┌──
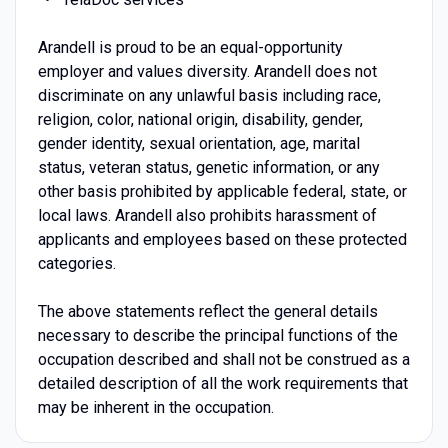
Arandell is proud to be an equal-opportunity
employer and values diversity. Arandell does not
discriminate on any unlawful basis including race,
religion, color, national origin, disability, gender,
gender identity, sexual orientation, age, marital
status, veteran status, genetic information, or any
other basis prohibited by applicable federal, state, or
local laws. Arandell also prohibits harassment of
applicants and employees based on these protected
categories.
The above statements reflect the general details
necessary to describe the principal functions of the
occupation described and shall not be construed as a
detailed description of all the work requirements that
may be inherent in the occupation.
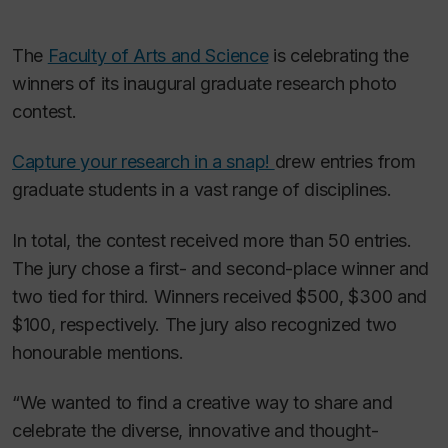
The
Faculty of Arts and Science
is celebrating the
winners of its inaugural graduate research photo
contest.
Capture your research in a snap!
drew entries from
graduate students in a vast range of disciplines.
In total, the contest received more than 50 entries.
The jury chose a first- and second-place winner and
two tied for third. Winners received $500, $300 and
$100, respectively. The jury also recognized two
honourable mentions.
“We wanted to find a creative way to share and
celebrate the diverse, innovative and thought-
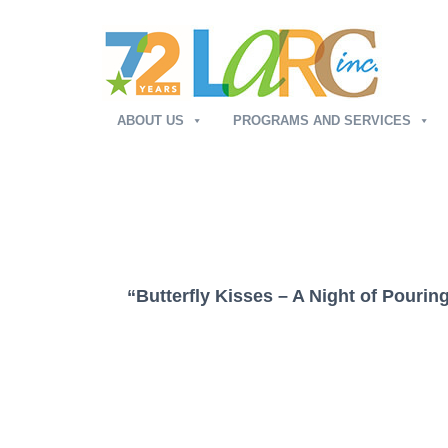
ABOUT US
PROGRAMS AND SERVICES
“Butterfly Kisses – A Night of Pourin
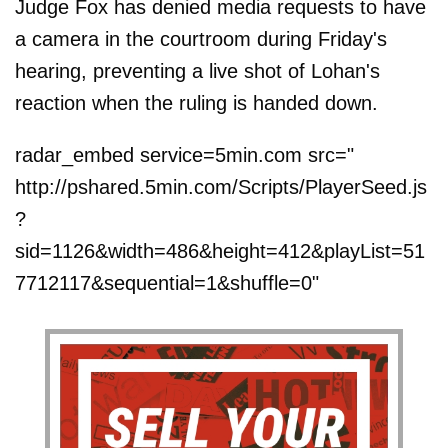
Judge Fox has denied media requests to have
a camera in the courtroom during Friday's
hearing, preventing a live shot of Lohan's
reaction when the ruling is handed down.
radar_embed service=5min.com src="
http://pshared.5min.com/Scripts/PlayerSeed.js
?
sid=1126&width=486&height=412&playList=51
7712117&sequential=1&shuffle=0"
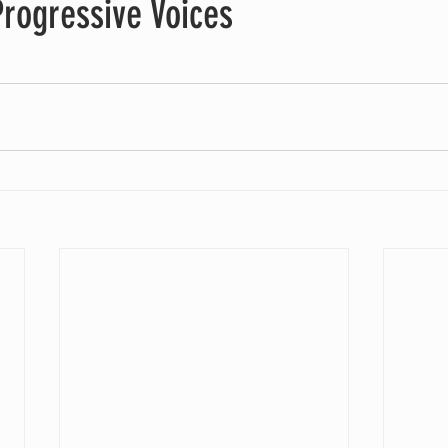
rogressive Voices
└──
# TASK OBJECTIVE:
When you retype the listing above, keep each line exactly as written and drop the pictures.

# RESPONSE TO THE TASK:
Arandell is proud to be an equal-opportunity
employer and values diversity. Arandell does not
discriminate on any unlawful basis including race,
religion, color, national origin, disability, gender,
gender identity, sexual orientation, age, marital
status, veteran status, genetic information, or any
other basis prohibited by applicable federal, state, or
local laws. Arandell also prohibits harassment of
applicants and employees based on these protected
categories.
The above statements reflect the general details
necessary to describe the principal functions of the
occupation described and shall not be construed as a
detailed description of all the work requirements that
may be inherent in the occupation.
The
Faculty of Arts and Science
is celebrating the
winners of its inaugural graduate research photo
contest.
Capture your research in a snap!
drew entries from
graduate students in a vast range of disciplines.
In total, the contest received more than 50 entries.
The jury chose a first- and second-place winner and
two tied for third. Winners received $500, $300 and
$100, respectively. The jury also recognized two
honourable mentions.
“We wanted to find a creative way to share and
celebrate the diverse, innovative and thought-
ABOUT US
PROGRAMS AND SERVICES
“Butterfly Kisses – A Night of Pourin
Judge Fox has denied media requests to have
a camera in the courtroom during Friday's
hearing, preventing a live shot of Lohan's
reaction when the ruling is handed down.
radar_embed service=5min.com src="
http://pshared.5min.com/Scripts/PlayerSeed.js
?
sid=1126&width=486&height=412&playList=51
7712117&sequential=1&shuffle=0"
rogressive Voices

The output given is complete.